§ **Your goal**: Starting at the line that contains "Мебель для ЦСО" and stopping at the line that contains "Benutzername vergessen", restate each line of the records below exactly. Omit the pictures.

Records from a dataset:

Start of Block

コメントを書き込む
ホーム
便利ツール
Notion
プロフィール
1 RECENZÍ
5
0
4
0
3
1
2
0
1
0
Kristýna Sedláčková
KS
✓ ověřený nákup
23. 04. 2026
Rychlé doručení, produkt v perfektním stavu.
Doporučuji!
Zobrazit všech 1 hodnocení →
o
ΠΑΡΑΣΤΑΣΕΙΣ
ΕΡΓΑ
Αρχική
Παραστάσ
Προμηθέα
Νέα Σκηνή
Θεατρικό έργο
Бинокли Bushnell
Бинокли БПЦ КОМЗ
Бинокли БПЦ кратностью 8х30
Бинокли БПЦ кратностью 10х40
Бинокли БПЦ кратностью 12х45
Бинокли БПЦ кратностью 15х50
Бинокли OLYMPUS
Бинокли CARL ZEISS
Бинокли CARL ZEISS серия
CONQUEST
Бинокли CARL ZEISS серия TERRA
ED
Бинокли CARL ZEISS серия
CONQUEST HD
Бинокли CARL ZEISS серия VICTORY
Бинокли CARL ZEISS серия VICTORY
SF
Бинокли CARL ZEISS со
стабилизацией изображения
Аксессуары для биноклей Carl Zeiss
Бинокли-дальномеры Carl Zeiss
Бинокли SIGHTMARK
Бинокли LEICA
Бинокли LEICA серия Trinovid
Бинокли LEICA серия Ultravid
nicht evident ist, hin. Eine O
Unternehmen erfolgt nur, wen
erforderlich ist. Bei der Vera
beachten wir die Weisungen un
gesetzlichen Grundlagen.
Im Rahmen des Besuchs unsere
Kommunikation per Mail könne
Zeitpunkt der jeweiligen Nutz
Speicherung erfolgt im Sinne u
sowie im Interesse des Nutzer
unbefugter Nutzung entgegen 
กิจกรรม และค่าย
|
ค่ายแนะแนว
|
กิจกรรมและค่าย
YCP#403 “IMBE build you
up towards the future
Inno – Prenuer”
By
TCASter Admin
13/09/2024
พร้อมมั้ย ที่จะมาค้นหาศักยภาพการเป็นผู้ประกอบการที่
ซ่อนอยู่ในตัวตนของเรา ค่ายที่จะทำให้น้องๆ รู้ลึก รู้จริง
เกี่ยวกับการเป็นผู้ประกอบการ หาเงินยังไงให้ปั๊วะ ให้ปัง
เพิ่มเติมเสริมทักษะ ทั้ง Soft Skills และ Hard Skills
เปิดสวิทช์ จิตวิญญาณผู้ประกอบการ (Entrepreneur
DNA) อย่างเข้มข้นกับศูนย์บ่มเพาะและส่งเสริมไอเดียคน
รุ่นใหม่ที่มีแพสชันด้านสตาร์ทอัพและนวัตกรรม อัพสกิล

End of Block
Start of Block

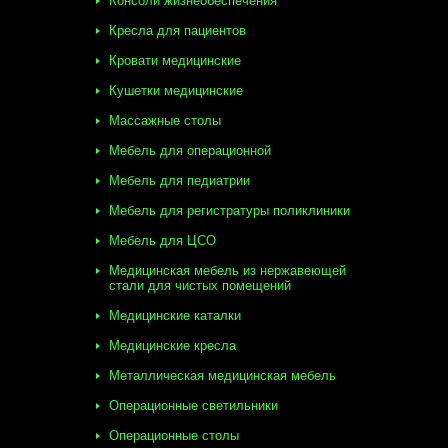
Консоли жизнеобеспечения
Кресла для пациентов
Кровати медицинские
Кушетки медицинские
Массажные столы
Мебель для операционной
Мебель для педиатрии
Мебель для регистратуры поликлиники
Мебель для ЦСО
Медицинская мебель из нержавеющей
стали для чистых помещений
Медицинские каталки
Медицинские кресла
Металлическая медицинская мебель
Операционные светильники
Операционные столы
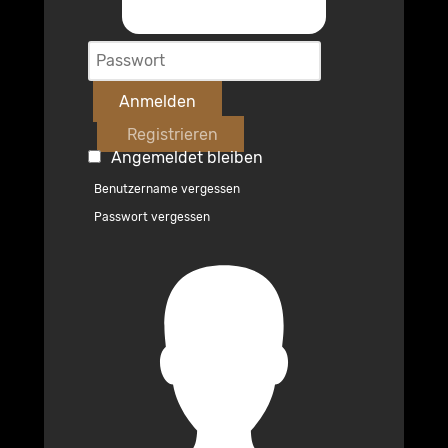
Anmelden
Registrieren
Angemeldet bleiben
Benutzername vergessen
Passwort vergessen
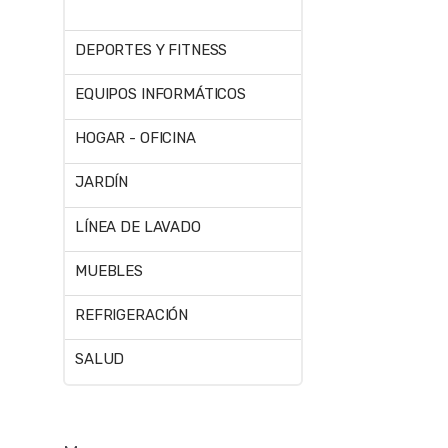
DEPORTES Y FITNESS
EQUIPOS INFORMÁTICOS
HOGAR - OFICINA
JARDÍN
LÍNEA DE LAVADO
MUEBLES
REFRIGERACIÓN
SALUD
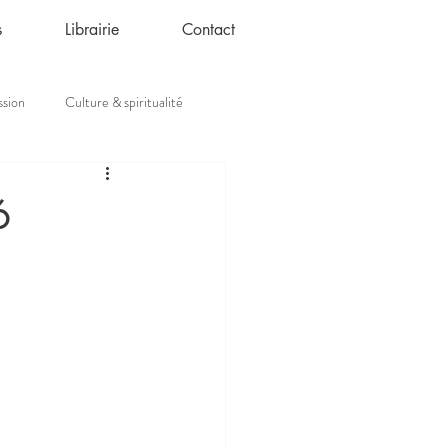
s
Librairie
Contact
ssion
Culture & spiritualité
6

End of Block
Start of Block

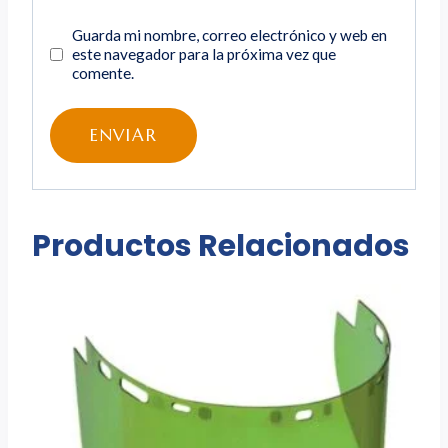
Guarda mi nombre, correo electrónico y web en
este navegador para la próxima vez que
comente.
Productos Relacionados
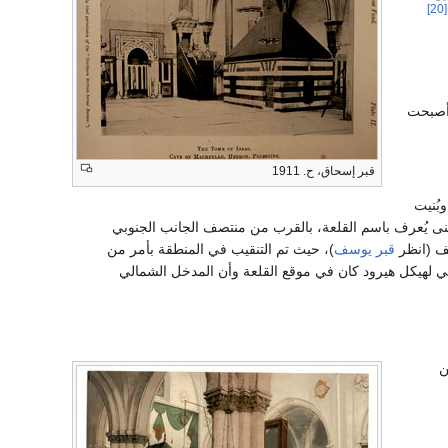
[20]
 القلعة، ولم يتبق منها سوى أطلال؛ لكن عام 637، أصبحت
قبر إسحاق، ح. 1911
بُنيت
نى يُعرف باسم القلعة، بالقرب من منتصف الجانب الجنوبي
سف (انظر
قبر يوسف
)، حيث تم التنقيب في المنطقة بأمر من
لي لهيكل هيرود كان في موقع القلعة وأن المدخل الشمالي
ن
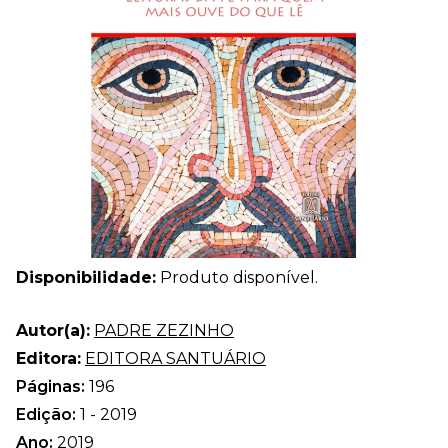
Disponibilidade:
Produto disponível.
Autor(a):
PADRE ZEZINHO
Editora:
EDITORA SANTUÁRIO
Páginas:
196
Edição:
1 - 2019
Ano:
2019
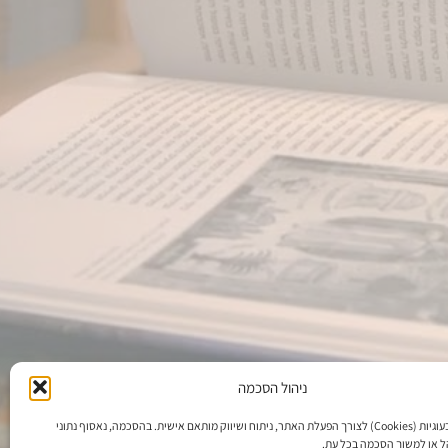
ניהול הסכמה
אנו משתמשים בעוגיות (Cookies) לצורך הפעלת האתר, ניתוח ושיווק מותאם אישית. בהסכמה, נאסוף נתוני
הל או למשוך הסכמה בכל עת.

End of Block

§ **Response to the exercise**:
Мебель для ЦСО
Медицинская мебель из нержавеющей
стали для чистых помещений
Медицинские каталки
Медицинские кресла
Металлическая медицинская мебель
Операционные светильники
Операционные столы
Anmelden
Registrieren
Angemeldet bleiben
Benutzername vergessen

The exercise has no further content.